» **Task material**:
******************************
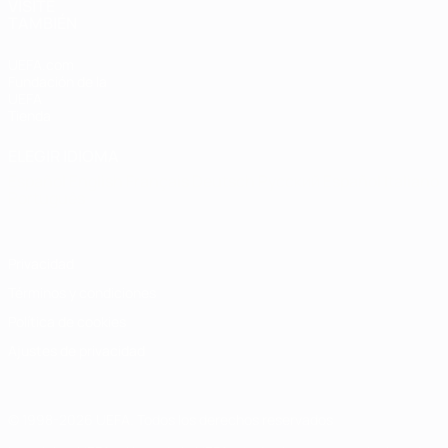
VISITE
TAMBIÉN
UEFA.com
Fundación de la
UEFA
Tienda
ELEGIR IDIOMA
Español
English
Français
Deutsch
Русский
Español
Italiano
Português
Privacidad
Términos y condiciones
Política de cookies
Ajustes de privacidad
© 1998-2026 UEFA. Todos los derechos reservados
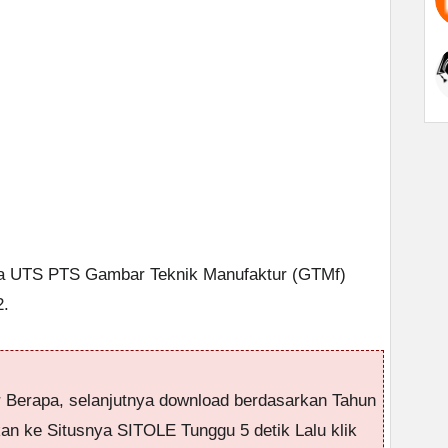
anda UTS PTS Gambar Teknik Manufaktur (GTMf)
2.
r Berapa, selanjutnya download berdasarkan Tahun
kan ke Situsnya SITOLE Tunggu 5 detik Lalu klik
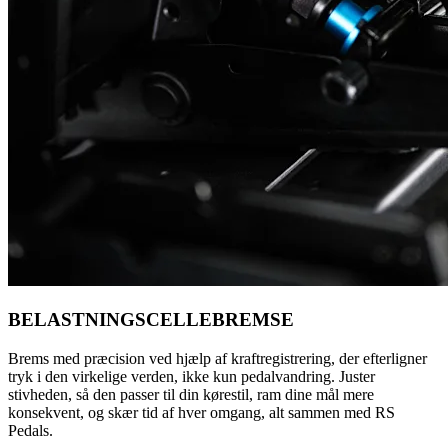
BELASTNINGSCELLEBREMSE
Brems med præcision ved hjælp af kraftregistrering, der efterligner
tryk i den virkelige verden, ikke kun pedalvandring. Juster
stivheden, så den passer til din kørestil, ram dine mål mere
konsekvent, og skær tid af hver omgang, alt sammen med RS
Pedals.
******************************
» **Task goal**: Copy each line of the listing that contains "UEFA".

» **Reply**:
UEFA.com
UEFA
© 1998-2026 UEFA. Todos los derechos reservados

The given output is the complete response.